Sur les réseaux sociaux, le journaliste Yossi Eli, figure de la chaîne 13, a dénoncé un « véritable crime de haine contre la presse libre ». Dans un message publié sur X, il écrit : « C’est stupéfiant qu’un tel graffiti apparaisse dans un pays démocratique. Il y a ici une guerre totale contre les médias libres. Peu importe les opinions, droite, gauche ou centre : les dirigeants, les ministres, le Premier ministre doivent condamner. Quant à la police ? Inutile de préciser qu’elle doit intervenir immédiatement. » Le ton est grave, reflétant l’inquiétude croissante des professionnels des médias face à des attaques de plus en plus fréquentes.
La députée Efrat Rayten a également réagi, qualifiant l’inscription de « page du message gouvernemental apposée sur le mur ». Elle accuse certains membres du gouvernement de créer un climat où les soutiens du pouvoir se sentent autorisés à viser les journalistes. « À la place d’un gouvernement qui devrait craindre la presse, comme dans toute démocratie, c’est la presse qui a peur du gouvernement. C’est le signe d’un régime sombre », écrit-elle. Selon elle, ce graffiti n’est rien d’autre que « le coup d’envoi d’une année électorale extrêmement violente ».
Dans les rangs de l’opposition, la députée Sheli Tal-Miron (Yesh Atid) a ajouté un avertissement encore plus percutant : si l’incitation actuelle ne s’arrête pas immédiatement, « la question ne sera plus de savoir si un journaliste sera assassiné, mais quand ». Elle estime que la responsabilité d’un éventuel passage à l’acte incomberait directement aux « instigateurs » siégeant au gouvernement.

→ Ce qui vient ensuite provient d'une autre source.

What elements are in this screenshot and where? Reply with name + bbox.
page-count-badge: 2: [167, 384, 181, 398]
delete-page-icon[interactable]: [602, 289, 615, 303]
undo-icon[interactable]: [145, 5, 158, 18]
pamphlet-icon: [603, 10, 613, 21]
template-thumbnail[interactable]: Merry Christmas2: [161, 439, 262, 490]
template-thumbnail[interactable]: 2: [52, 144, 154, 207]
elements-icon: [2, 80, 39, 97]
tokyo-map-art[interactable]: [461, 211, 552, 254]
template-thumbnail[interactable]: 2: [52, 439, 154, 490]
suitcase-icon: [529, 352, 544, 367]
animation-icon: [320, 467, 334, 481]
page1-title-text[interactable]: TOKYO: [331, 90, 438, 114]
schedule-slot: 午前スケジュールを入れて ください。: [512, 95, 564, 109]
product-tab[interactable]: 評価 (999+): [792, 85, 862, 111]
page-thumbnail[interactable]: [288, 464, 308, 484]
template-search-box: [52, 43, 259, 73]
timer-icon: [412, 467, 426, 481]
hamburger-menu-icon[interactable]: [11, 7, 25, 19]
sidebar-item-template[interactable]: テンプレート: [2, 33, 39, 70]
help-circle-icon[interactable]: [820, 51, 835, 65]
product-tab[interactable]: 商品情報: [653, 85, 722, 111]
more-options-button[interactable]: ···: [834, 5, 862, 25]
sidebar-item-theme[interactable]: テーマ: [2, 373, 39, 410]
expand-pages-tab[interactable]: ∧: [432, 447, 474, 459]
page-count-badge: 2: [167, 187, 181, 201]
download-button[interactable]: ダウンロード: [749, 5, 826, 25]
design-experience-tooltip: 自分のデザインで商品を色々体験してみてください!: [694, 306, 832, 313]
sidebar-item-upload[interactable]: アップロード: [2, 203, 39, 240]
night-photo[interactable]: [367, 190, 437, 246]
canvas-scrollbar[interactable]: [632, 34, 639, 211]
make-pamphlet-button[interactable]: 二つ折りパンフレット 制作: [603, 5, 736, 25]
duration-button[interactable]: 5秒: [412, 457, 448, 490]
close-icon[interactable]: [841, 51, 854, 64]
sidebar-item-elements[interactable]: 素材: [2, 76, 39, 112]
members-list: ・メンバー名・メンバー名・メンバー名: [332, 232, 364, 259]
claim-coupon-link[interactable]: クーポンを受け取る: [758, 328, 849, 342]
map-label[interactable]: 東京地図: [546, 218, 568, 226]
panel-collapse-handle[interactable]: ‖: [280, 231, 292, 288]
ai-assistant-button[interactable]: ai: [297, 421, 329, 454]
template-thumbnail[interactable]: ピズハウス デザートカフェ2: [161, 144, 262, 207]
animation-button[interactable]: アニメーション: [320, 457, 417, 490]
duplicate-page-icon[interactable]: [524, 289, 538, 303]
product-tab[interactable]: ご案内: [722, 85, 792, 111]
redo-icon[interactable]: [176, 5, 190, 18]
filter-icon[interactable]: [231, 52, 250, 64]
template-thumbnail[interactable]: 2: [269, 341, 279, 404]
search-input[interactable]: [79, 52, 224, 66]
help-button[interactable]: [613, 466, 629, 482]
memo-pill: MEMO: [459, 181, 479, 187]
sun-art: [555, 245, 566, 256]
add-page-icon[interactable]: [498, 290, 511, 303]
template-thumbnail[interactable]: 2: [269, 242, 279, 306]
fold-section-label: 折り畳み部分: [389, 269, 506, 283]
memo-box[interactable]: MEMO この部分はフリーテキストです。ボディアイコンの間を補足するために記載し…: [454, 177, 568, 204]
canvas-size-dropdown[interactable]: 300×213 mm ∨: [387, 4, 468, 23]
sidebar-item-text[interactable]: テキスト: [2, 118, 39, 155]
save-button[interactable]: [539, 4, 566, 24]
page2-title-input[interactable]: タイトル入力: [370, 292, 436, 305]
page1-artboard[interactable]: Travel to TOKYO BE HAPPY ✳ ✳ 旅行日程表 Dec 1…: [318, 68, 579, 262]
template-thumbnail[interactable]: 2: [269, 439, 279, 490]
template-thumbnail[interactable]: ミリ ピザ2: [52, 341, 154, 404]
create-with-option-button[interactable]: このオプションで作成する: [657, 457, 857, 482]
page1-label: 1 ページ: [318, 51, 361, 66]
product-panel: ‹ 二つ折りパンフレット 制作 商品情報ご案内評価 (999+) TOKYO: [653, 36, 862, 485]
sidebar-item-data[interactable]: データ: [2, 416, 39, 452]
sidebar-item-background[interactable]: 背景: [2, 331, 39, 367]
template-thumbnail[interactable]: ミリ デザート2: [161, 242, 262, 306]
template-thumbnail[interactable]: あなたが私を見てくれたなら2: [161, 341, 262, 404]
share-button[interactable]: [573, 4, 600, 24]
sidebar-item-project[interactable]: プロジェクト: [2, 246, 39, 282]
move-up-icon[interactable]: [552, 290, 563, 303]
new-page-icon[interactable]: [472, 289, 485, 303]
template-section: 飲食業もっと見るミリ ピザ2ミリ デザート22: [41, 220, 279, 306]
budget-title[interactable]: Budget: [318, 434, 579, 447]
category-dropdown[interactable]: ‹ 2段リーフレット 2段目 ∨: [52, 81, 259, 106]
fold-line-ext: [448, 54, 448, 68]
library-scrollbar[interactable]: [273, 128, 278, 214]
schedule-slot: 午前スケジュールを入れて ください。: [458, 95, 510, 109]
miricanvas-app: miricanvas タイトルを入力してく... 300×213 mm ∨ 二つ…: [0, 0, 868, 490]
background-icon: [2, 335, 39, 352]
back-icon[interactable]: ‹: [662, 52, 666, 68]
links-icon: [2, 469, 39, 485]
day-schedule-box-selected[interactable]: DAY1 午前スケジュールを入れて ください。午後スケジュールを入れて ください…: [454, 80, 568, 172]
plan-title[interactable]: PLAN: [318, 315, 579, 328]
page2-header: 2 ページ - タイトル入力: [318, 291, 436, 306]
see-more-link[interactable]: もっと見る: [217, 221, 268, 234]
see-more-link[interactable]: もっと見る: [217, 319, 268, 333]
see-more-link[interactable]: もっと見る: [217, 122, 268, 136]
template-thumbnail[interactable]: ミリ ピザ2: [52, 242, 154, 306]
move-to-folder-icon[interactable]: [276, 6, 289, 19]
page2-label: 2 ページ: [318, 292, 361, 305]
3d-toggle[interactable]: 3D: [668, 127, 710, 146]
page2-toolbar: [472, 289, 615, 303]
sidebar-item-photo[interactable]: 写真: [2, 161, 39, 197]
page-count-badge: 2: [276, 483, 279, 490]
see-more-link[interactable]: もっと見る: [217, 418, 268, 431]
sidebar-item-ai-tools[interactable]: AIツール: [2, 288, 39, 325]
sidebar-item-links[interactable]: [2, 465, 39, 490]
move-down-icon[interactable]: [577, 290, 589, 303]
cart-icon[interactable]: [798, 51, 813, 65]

Son message, largement relayé, illustre la peur d’une escalade où la violence verbale déboucherait sur un drame.
Du côté des organisations de presse, la condamnation est unanime. Journalistes, commentateurs politiques et responsables de rédaction dénoncent une vague d’hostilité sans précédent, décrite comme la pire depuis plus de vingt ans. Les reporters, envoyés couvrir les manifestations ou certains événements sensibles, se font régulièrement insulter, menacer ou empêcher de filmer. Plusieurs chaînes ont renforcé leurs protocoles de sécurité. Le graffiti de Ramat HaHayal est considéré comme un signal supplémentaire d’une dégradation rapide de l’espace démocratique.
La police israélienne a ouvert une enquête immédiatement après la découverte de l’inscription. Les équipes techniques passent en revue les images de vidéosurveillance couvrant l’entrée du bâtiment, dans l’espoir d’identifier les auteurs. Selon les premières évaluations, les suspects pourraient être retrouvés dans la journée, le bâtiment étant équipé d’un système dense de caméras. La direction de Reshet 13 a demandé une protection accrue des locaux et a appelé les autorités à prendre des mesures rapides pour stopper cette dynamique d’intimidation.

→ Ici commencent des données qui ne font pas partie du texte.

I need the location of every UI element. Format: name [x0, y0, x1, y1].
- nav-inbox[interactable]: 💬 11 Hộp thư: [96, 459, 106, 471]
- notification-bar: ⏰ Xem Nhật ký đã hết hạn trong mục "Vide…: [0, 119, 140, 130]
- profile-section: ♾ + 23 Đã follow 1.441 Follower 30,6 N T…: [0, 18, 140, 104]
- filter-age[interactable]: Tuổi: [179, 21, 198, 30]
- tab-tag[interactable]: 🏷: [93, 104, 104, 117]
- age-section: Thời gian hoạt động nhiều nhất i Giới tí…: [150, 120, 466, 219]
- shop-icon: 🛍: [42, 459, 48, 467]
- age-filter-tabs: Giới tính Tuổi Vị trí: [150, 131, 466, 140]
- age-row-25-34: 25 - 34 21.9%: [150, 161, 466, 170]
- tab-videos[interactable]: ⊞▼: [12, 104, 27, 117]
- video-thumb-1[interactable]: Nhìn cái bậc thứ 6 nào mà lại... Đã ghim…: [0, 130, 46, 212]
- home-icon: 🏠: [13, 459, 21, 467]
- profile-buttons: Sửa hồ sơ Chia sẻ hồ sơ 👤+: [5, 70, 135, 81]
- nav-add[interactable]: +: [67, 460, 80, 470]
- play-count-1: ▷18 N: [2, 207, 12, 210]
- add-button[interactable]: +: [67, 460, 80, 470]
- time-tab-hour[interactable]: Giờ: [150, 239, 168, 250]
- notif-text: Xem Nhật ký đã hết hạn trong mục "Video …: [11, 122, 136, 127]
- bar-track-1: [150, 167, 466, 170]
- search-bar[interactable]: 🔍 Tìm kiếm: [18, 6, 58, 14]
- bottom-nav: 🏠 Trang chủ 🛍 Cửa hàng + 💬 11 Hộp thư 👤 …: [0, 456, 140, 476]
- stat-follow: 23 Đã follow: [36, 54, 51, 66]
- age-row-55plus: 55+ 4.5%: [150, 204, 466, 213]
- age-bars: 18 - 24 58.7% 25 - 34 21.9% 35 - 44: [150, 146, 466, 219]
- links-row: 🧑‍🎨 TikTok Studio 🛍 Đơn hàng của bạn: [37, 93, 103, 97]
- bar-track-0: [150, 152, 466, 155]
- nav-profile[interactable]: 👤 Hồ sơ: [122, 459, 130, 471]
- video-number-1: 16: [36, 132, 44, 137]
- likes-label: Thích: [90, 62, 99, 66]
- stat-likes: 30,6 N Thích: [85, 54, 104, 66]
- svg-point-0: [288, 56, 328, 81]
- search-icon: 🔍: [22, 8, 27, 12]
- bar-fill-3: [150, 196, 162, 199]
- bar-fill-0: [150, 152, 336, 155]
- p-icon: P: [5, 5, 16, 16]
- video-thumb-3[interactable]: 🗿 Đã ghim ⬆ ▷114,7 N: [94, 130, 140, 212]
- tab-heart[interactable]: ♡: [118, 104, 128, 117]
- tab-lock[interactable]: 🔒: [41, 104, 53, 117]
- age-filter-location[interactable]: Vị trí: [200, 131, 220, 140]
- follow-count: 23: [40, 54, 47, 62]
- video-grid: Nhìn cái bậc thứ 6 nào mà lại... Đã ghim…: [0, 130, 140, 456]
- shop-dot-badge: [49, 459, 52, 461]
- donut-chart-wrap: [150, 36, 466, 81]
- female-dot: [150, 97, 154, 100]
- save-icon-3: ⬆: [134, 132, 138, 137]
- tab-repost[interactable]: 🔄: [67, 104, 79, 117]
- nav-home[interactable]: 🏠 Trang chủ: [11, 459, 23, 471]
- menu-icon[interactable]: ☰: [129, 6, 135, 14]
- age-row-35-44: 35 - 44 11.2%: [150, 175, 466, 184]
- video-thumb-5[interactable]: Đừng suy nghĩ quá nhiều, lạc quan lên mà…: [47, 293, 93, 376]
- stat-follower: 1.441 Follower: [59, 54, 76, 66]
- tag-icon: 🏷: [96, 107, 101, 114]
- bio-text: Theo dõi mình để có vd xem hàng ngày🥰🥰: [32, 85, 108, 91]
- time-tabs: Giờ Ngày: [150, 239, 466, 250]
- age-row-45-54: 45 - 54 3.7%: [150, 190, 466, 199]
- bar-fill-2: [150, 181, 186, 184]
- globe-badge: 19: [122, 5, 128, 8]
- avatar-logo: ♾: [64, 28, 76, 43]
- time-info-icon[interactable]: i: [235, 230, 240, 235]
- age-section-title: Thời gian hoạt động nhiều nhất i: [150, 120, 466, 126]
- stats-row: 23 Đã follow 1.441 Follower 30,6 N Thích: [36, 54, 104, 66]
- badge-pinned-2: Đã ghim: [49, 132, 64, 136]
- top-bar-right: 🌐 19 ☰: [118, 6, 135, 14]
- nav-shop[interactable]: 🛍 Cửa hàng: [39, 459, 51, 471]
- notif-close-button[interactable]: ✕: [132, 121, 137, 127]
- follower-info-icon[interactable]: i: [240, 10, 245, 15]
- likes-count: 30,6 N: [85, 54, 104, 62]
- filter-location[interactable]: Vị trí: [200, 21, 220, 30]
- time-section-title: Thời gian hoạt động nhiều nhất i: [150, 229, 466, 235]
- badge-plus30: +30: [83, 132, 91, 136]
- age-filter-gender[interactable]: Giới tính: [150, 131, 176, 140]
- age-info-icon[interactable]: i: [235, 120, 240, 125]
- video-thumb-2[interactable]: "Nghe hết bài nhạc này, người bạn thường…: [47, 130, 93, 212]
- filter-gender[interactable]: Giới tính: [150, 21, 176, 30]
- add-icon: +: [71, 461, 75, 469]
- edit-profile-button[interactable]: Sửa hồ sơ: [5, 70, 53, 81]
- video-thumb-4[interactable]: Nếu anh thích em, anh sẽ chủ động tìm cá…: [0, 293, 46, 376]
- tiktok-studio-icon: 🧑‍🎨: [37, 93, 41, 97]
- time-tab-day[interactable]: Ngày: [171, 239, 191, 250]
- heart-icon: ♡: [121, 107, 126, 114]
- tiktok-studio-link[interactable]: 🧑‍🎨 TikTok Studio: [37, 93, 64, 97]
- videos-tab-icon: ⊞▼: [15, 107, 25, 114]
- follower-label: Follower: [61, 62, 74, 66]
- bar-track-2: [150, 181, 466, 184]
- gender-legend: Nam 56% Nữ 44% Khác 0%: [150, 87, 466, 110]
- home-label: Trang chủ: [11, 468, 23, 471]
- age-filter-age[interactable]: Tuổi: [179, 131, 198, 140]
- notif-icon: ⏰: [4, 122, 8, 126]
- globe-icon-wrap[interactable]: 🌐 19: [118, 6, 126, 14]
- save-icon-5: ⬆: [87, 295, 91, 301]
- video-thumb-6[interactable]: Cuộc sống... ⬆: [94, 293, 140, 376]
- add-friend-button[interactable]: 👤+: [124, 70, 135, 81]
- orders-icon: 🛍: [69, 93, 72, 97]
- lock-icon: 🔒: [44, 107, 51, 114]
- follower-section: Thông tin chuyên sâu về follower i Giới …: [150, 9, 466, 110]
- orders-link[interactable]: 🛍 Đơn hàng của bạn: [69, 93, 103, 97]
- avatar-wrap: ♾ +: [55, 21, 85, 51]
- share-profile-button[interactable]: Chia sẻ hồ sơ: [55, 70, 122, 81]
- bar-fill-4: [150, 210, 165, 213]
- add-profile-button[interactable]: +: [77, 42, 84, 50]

Cet incident intervient dans un contexte particulièrement instable. Le pays entre dans une nouvelle année politique marquée par de possibles élections anticipées, la crise sécuritaire persistante et les débats enflammés sur les responsabilités gouvernementales après les événements du 7 octobre. Dans ce climat, les journalistes restent une cible facile pour certains groupes extrémistes cherchant à délégitimer le rôle critique de la presse.
Dans une démocratie, attaquer la presse, c’est attaquer les fondations mêmes de l’État. La phrase taguée sur le mur de Reshet 13 n’est pas seulement une menace : elle est le symptôme d’un climat corrosif, où l’incitation se banalise et où les contre-pouvoirs institutionnels se retrouvent vulnérables. Alors que les tensions montent, l’affaire rappelle l’urgence absolue de protéger les journalistes — non pas en raison de leurs opinions, mais parce qu’ils garantissent à la société israélienne l’accès à la vérité, même lorsque celle-ci dérange.